A session that connects a lot of dots — practical debugging instincts, the callback pattern showing up in places you didn't expect, and a cleaner understanding of why map, filter and reduce are called methods and not functions.
When Something Doesn't Render — Where Do You Look?
This is genuinely useful debugging instinct to build early:
Image or text not showing up? — the problem is almost always in the API response. Open your browser console, go to the Network tab, find your request, and look at what actually came back. Nine times out of ten the data structure is different from what you expected — a nested property, a different key name, an empty array.

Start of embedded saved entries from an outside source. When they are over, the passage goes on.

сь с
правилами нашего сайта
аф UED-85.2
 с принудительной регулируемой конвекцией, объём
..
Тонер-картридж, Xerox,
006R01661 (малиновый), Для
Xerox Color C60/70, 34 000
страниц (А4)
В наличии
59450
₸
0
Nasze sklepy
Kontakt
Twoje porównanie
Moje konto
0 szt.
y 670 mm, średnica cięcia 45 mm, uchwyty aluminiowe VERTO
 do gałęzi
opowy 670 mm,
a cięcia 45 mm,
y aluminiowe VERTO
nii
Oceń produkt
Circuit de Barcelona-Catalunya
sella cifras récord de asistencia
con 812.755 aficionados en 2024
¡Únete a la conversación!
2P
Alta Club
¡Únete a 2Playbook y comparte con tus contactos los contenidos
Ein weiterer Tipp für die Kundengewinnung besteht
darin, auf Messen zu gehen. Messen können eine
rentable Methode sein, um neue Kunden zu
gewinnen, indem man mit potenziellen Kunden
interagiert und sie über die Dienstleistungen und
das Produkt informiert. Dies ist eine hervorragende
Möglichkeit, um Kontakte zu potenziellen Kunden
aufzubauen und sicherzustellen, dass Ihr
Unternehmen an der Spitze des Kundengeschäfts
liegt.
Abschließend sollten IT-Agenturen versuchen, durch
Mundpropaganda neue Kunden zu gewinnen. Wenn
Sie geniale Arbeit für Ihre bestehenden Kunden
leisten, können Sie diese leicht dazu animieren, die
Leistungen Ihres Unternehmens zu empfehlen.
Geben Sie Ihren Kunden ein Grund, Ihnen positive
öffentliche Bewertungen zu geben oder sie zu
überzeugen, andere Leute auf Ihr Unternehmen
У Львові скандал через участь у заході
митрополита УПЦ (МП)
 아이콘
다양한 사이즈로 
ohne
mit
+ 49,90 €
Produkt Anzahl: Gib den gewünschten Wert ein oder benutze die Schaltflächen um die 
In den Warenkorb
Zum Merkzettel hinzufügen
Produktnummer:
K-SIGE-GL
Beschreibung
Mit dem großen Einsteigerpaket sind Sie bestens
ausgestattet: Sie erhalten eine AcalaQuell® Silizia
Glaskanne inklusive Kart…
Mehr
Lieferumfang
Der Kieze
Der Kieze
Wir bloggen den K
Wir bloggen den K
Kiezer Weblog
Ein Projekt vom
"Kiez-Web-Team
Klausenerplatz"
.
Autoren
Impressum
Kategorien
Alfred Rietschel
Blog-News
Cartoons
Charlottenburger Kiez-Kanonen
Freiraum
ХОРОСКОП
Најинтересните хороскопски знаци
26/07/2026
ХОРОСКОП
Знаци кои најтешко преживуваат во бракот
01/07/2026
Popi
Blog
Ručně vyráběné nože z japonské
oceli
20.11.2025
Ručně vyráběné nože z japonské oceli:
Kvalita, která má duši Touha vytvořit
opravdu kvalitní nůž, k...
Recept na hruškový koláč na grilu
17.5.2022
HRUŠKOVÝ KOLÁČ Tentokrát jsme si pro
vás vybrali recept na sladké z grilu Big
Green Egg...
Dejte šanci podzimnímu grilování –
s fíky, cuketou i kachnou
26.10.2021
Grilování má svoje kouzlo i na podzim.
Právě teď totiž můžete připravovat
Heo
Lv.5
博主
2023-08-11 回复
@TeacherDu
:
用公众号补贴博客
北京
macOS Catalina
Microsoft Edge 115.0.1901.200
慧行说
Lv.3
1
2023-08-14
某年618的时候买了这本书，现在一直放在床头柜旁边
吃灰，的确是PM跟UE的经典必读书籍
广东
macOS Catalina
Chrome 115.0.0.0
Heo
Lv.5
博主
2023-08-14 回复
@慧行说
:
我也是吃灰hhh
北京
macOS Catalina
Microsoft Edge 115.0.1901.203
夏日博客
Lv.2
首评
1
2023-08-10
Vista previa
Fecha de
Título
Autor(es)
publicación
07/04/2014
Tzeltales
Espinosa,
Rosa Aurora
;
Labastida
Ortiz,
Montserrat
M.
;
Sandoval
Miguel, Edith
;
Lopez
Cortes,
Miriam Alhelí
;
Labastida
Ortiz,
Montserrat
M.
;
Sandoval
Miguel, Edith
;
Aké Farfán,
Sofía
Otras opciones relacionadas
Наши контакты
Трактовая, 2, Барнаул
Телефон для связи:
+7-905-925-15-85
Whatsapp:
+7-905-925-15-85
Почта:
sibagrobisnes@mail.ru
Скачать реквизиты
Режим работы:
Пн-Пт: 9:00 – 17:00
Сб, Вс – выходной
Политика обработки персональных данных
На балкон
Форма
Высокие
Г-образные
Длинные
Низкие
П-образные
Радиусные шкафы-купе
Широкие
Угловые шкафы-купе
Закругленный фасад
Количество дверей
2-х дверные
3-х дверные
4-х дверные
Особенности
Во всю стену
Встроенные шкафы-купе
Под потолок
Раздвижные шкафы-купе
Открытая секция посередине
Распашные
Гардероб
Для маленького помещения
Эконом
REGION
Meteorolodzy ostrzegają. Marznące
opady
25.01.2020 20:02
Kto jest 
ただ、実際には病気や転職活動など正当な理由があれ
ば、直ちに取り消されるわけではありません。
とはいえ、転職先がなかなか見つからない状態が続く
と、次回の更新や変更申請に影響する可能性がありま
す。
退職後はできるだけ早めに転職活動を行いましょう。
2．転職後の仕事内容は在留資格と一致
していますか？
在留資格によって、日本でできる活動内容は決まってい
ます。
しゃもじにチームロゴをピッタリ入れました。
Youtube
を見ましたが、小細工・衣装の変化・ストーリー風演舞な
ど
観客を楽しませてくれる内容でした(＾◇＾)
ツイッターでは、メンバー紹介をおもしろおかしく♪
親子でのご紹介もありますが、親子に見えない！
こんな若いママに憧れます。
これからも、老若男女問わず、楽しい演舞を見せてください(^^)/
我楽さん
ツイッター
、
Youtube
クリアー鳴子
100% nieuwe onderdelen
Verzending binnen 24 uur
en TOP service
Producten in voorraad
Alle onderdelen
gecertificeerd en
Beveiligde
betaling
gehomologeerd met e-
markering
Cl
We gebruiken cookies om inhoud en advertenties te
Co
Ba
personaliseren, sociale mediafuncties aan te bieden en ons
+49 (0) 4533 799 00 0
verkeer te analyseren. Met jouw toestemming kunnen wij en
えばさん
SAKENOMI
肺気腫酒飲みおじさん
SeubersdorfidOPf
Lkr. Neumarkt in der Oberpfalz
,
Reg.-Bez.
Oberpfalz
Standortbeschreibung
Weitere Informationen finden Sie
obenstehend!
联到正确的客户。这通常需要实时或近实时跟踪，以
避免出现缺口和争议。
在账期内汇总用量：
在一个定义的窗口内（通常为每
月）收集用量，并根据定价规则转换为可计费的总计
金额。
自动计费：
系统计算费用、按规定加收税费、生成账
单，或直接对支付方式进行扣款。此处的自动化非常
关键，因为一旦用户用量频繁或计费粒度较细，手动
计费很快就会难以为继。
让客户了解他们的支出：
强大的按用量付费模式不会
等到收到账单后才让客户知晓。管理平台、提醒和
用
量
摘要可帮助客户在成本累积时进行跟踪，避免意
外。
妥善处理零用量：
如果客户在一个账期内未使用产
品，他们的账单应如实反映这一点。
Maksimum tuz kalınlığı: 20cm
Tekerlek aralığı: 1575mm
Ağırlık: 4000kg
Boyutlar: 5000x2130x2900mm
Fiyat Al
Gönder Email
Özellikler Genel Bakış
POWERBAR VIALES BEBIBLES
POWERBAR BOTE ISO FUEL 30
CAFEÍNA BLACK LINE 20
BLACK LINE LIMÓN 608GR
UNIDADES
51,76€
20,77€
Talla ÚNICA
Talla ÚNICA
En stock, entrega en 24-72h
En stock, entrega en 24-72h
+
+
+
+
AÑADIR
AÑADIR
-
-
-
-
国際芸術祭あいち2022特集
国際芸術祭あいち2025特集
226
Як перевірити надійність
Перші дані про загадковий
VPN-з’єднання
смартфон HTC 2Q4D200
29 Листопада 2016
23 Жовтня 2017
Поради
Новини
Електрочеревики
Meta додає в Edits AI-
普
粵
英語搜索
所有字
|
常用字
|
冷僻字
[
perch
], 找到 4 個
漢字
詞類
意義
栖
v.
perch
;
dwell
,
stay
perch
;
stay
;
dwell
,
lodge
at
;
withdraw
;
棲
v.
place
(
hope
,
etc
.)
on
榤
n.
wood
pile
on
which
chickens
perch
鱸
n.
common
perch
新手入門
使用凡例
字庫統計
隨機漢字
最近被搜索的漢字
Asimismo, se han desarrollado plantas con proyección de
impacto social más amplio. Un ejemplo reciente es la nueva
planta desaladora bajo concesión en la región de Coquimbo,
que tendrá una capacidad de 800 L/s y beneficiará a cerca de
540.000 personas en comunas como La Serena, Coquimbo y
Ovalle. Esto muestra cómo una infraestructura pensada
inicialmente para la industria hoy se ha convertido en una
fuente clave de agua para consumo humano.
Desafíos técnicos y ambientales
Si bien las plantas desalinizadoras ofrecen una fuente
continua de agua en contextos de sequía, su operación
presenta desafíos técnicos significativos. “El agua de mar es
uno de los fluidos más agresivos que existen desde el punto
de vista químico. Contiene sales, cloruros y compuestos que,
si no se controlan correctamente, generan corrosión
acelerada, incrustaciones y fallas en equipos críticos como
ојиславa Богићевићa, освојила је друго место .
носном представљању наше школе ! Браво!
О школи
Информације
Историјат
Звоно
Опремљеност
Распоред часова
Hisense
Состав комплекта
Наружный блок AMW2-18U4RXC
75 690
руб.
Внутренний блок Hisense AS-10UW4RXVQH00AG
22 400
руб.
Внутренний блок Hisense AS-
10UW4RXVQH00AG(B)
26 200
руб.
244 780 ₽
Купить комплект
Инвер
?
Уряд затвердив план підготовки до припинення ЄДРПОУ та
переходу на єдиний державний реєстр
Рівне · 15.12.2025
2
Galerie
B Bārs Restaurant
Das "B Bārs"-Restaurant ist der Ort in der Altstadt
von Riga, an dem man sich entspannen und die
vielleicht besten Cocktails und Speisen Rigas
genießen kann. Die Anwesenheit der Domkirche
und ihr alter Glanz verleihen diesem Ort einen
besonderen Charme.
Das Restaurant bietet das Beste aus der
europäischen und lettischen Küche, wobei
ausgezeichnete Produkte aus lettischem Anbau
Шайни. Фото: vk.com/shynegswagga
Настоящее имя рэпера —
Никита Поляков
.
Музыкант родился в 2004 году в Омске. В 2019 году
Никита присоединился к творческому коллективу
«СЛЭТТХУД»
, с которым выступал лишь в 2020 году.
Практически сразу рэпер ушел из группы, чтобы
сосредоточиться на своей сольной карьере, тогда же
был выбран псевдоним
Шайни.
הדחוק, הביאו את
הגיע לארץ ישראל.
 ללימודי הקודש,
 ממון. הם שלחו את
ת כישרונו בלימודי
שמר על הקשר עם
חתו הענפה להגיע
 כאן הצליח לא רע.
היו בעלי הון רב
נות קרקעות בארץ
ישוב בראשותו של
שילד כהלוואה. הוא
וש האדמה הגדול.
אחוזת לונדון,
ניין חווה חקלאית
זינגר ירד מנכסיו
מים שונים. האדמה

A service not working — like Google Maps, payment widgets, auth providers? — 90% of the time it's the API key. Either it's wrong, expired, restricted to a different domain, or it's not being read properly. First place to check is your runtime.config or .env file. Make sure the key is actually there, spelled correctly, and being accessed with the right variable name.
Two different problems, two different places to look. Building this reflex early saves hours of frustration.
setTimeout With a Dynamic Delay
You're not locked into hardcoding the seconds inside setTimeout — you can pass the delay as a parameter and control it from outside:
`function myFunc(twoFunc, seconds) { console.log('Hi Jalaj!'); setTimeout(() => { twoFunc(); }, seconds * 1000); }
myFunc(someFunction, 2);`
The delay becomes flexible. Call the same function with 3 and it waits three seconds. Call it with 0 and it fires almost immediately. The function doesn't care — it just uses whatever it was given.
Callbacks Are Everywhere — You've Been Using Them All Along
Once you see the callback pattern you can't unsee it. useEffect, setTimeout, setInterval, reduce, filter, map — they all accept a function while being called. That function is the callback.
And it genuinely doesn't matter whether you name it or not:
Anonymous callback — defined while calling:
greetUser("Alex", () => console.log("Logged in successfully. ✅"));
Named callback — defined beforehand and passed in:
function onSuccess() { console.log("Logged in successfully. ✅"); } greetUser("Alex", onSuccess);
Same result. The parent function doesn't care what your callback's name is — it just calls whatever was handed to it.
The Three Things a Dev Controls With Callbacks
Every time you work with a function that takes a callback, there are exactly three decisions you're making:
1 — The arguments — how many, what type, in what order you pass them. Get this wrong and nothing works.
2 — What's inside the callback — are you writing the logic inline while calling, or did you build the function separately beforehand and just drop it in?
3 — How you call the main function — are you passing an anonymous arrow function right there, or a variable that holds a pre-built function?
These three things cover every variation of the callback pattern you'll ever see. Once you can identify all three in any piece of code, callbacks stop feeling unpredictable.
The Window Object — JavaScript's Outermost Scope
In the browser, the window object is the global scope — the outermost container that everything lives inside. Functions you define at the top level, variables, even built-in things — they all exist on window.
window.setTimeout, window.console, window.alert — these are all just properties on that same object. When you call setTimeout() without any prefix, JavaScript quietly looks it up on window for you.
Why map, filter, reduce Are Methods, Not Functions
This is a subtle but real distinction worth understanding.
A function is a standalone callable — it exists on its own. A method is a function that lives inside an object.
map, filter, and reduce live on Array.prototype — which is itself an object. Every array you create inherits from that prototype, which is why you can call .map() on any array. Since they live inside an object (Array.prototype), they are by definition methods, not standalone functions.
Same applies to object methods — anything sitting inside an object as a function is a method. The distinction matters when you start dealing with this — because methods have an owner, and this points to that owner. Standalone functions don't have one, so this floats up to window.